▸ How to complete this task:
Using the word "Pantolon" as the filter, copy each matching line from the records.
▬▬▬
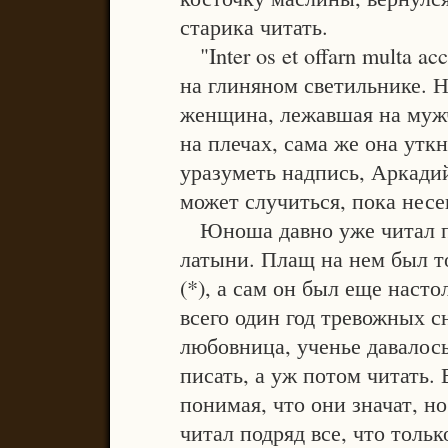
старика читать.
"Inter os et offarn multa ac
на глиняном светильнике. 
женщина, лежавшая на мужч
на плечах, сама же она утк
уразуметь надпись, Аркадий
может случиться, пока несе
Юноша давно уже читал по-
латыни. Плащ на нем был т
(*), а сам он был еще насто
всего один год тревожных с
любовница, ученье давалось
писать, а уж потом читать.
понимая, что они значат, но
читал подряд все, что толь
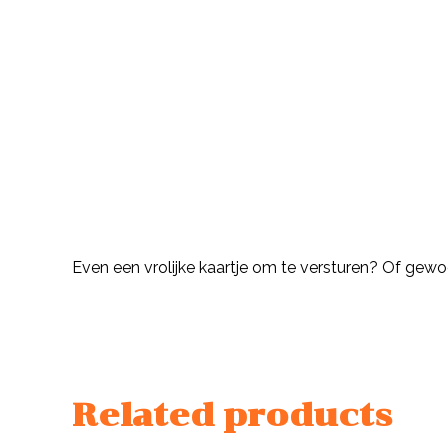
Description
Even een vrolijke kaartje om te versturen? Of gewoo
Related products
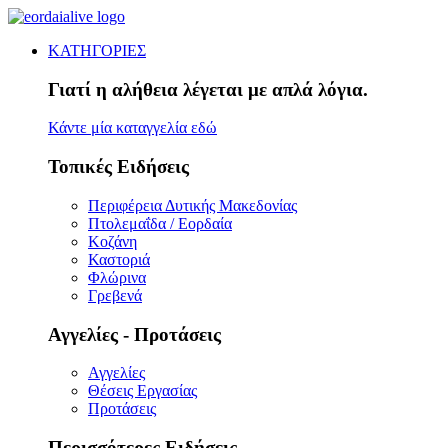
ΚΑΤΗΓΟΡΙΕΣ
Γιατί η αλήθεια λέγεται με απλά λόγια.
Κάντε μία καταγγελία εδώ
Τοπικές Ειδήσεις
Περιφέρεια Δυτικής Μακεδονίας
Πτολεμαΐδα / Εορδαία
Κοζάνη
Καστοριά
Φλώρινα
Γρεβενά
Αγγελίες - Προτάσεις
Αγγελίες
Θέσεις Εργασίας
Προτάσεις
Περισσότερες Ειδήσεις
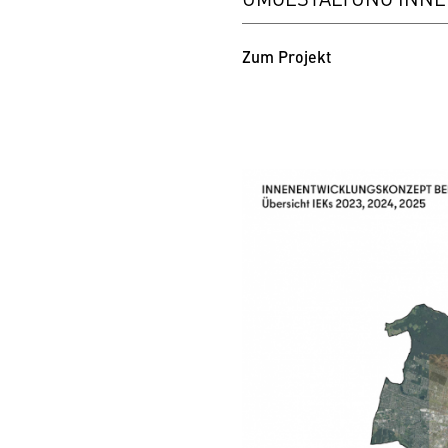
Zum Projekt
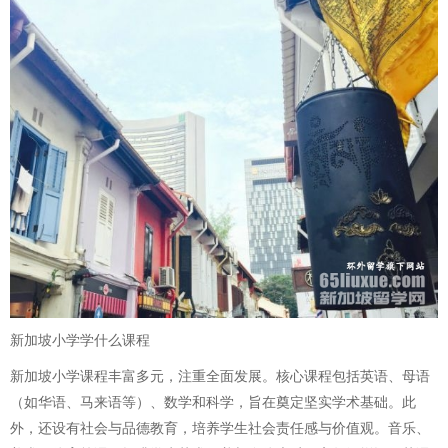
新加坡小学学什么课程
新加坡小学课程丰富多元，注重全面发展。核心课程包括英语、母语
（如华语、马来语等）、数学和科学，旨在奠定坚实学术基础。此
外，还设有社会与品德教育，培养学生社会责任感与价值观。音乐、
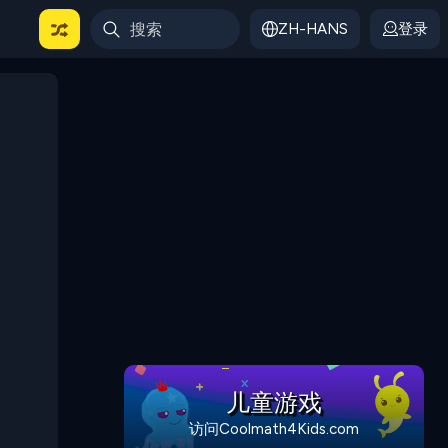
ZH-HANS
登录
儿童游戏
访问Coolmath4Kids.com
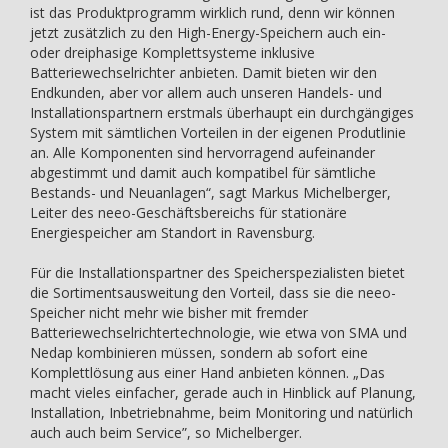
ist das Produktprogramm wirklich rund, denn wir können
jetzt zusätzlich zu den High-Energy-Speichern auch ein-
oder dreiphasige Komplettsysteme inklusive
Batteriewechselrichter anbieten. Damit bieten wir den
Endkunden, aber vor allem auch unseren Handels- und
Installationspartnern erstmals überhaupt ein durchgängiges
System mit sämtlichen Vorteilen in der eigenen Produtlinie
an. Alle Komponenten sind hervorragend aufeinander
abgestimmt und damit auch kompatibel für sämtliche
Bestands- und Neuanlagen“, sagt Markus Michelberger,
Leiter des neeo-Geschäftsbereichs für stationäre
Energiespeicher am Standort in Ravensburg.
Für die Installationspartner des Speicherspezialisten bietet
die Sortimentsausweitung den Vorteil, dass sie die neeo-
Speicher nicht mehr wie bisher mit fremder
Batteriewechselrichtertechnologie, wie etwa von SMA und
Nedap kombinieren müssen, sondern ab sofort eine
Komplettlösung aus einer Hand anbieten können. „Das
macht vieles einfacher, gerade auch in Hinblick auf Planung,
Installation, Inbetriebnahme, beim Monitoring und natürlich
auch auch beim Service”, so Michelberger.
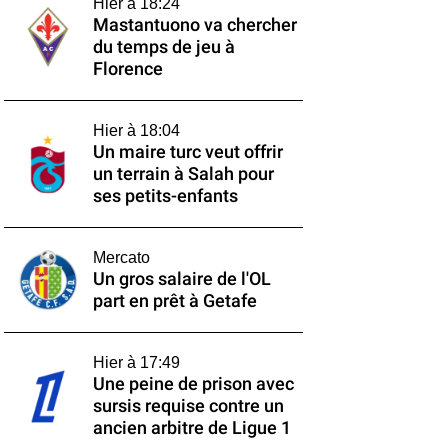
Hier à 18:24
Mastantuono va chercher
du temps de jeu à
Florence
Hier à 18:04
Un maire turc veut offrir
un terrain à Salah pour
ses petits-enfants
Mercato
Un gros salaire de l'OL
part en prêt à Getafe
Hier à 17:49
Une peine de prison avec
sursis requise contre un
ancien arbitre de Ligue 1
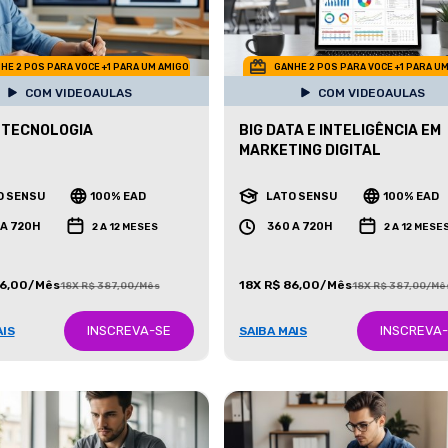
HE 2 POS PARA VOCE +1 PARA UM AMIGO
GANHE 2 POS PARA VOCE +1 PARA U
COM VIDEOAULAS
COM VIDEOAULAS
 TECNOLOGIA
BIG DATA E INTELIGÊNCIA EM
MARKETING DIGITAL
O SENSU
100% EAD
LATO SENSU
100% EAD
 A 720H
360 A 720H
2 A 12 MESES
2 A 12 MESE
86,00/Mês
18X R$ 86,00/Mês
18X R$ 387,00/Mês
18X R$ 387,00/Mê
INSCREVA-SE
INSCREVA
AIS
SAIBA MAIS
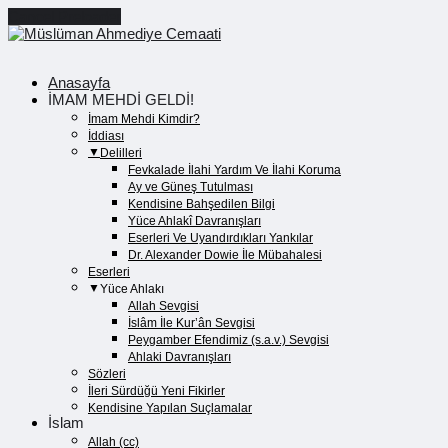
Cancel Preloader
Anasayfa
İMAM MEHDİ GELDİ!
İmam Mehdi Kimdir?
İddiası
Delilleri
Fevkalade İlahi Yardım Ve İlahi Koruma
Ay ve Güneş Tutulması
Kendisine Bahşedilen Bilgi
Yüce Ahlakî Davranışları
Eserleri Ve Uyandırdıkları Yankılar
Dr. Alexander Dowie İle Mübahalesi
Eserleri
Yüce Ahlakı
Allah Sevgisi
İslâm İle Kur’ân Sevgisi
Peygamber Efendimiz (s.a.v.) Sevgisi
Ahlaki Davranışları
Sözleri
İleri Sürdüğü Yeni Fikirler
Kendisine Yapılan Suçlamalar
İslam
Allah (cc)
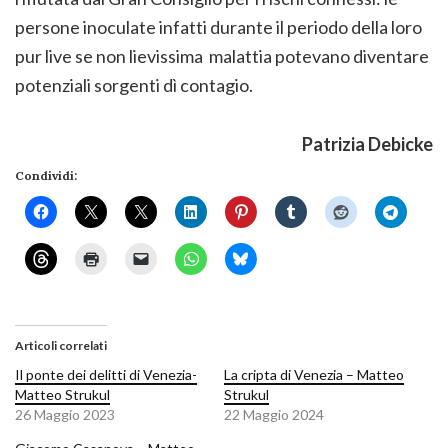
persone inoculate infatti durante il periodo della loro
pur live se non lievissima malattia potevano diventare
potenziali sorgenti dì contagio.
Patrizia Debicke
Condividi:
Articoli correlati
Il ponte dei delitti di Venezia-
La cripta di Venezia – Matteo
Matteo Strukul
Strukul
26 Maggio 2023
22 Maggio 2024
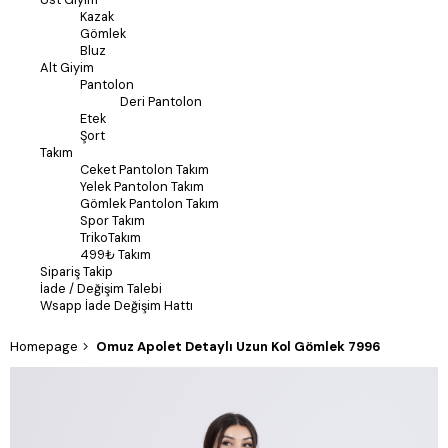
Kazak
Gömlek
Bluz
Alt Giyim
Pantolon
Deri Pantolon
Etek
Şort
Takım
Ceket Pantolon Takım
Yelek Pantolon Takım
Gömlek Pantolon Takım
Spor Takım
TrikoTakım
499₺ Takım
Sipariş Takip
İade / Değişim Talebi
Wsapp İade Değişim Hattı
Homepage
Omuz Apolet Detaylı Uzun Kol Gömlek 7996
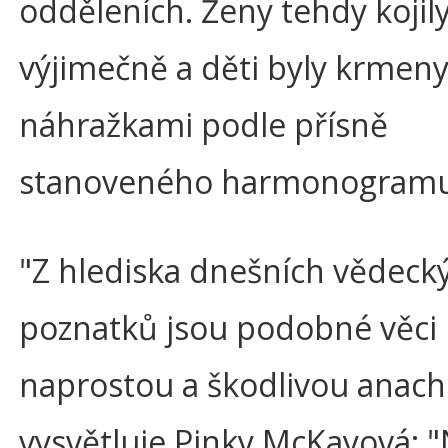
odděleních. Ženy tehdy kojily
výjimečně a děti byly krmen
náhražkami podle přísně
stanoveného harmonogramu
"Z hlediska dnešních vědeck
poznatků jsou podobné věci
naprostou a škodlivou anachr
vysvětluje Pinky McKayová: 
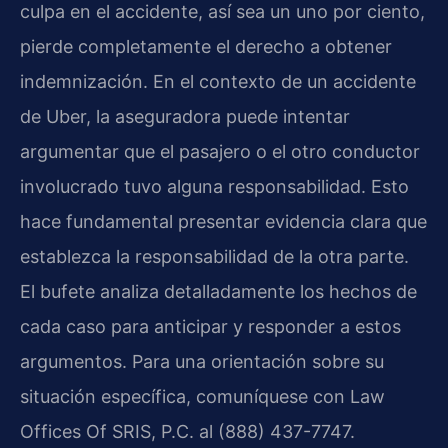
culpa en el accidente, así sea un uno por ciento,
pierde completamente el derecho a obtener
indemnización. En el contexto de un accidente
de Uber, la aseguradora puede intentar
argumentar que el pasajero o el otro conductor
involucrado tuvo alguna responsabilidad. Esto
hace fundamental presentar evidencia clara que
establezca la responsabilidad de la otra parte.
El bufete analiza detalladamente los hechos de
cada caso para anticipar y responder a estos
argumentos. Para una orientación sobre su
situación específica, comuníquese con Law
Offices Of SRIS, P.C. al (888) 437-7747.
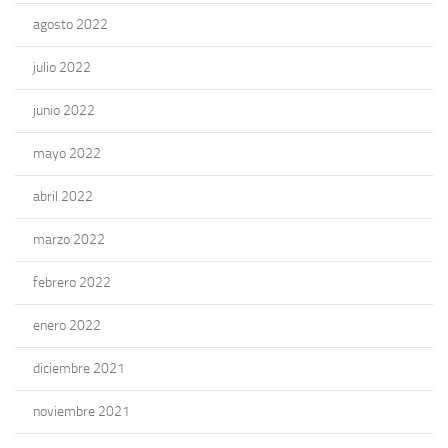
agosto 2022
julio 2022
junio 2022
mayo 2022
abril 2022
marzo 2022
febrero 2022
enero 2022
diciembre 2021
noviembre 2021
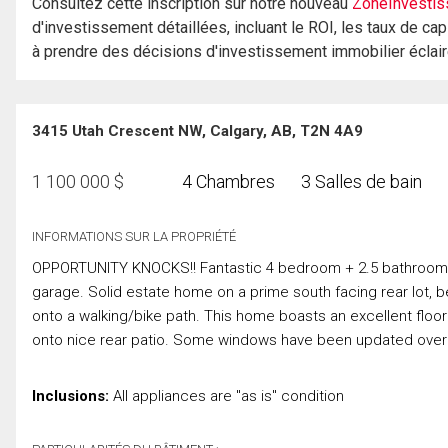
Consultez cette inscription sur notre nouveau
ZoneInvestis
d'investissement détaillées, incluant le ROI, les taux de cap
à prendre des décisions d'investissement immobilier éclai
3415 Utah Crescent NW, Calgary, AB, T2N 4A9
1 100 000
$
4 Chambres
3 Salles de bain
INFORMATIONS SUR LA PROPRIÉTÉ
OPPORTUNITY KNOCKS!! Fantastic 4 bedroom + 2.5 bathroom, 4 
garage. Solid estate home on a prime south facing rear lot, be
onto a walking/bike path. This home boasts an excellent floor
onto nice rear patio. Some windows have been updated over 
Inclusions:
All appliances are "as is" condition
▬▬▬
▸ Task answer:
Pantolon
Deri Pantolon
Ceket Pantolon Takım
Yelek Pantolon Takım
Gömlek Pantolon Takım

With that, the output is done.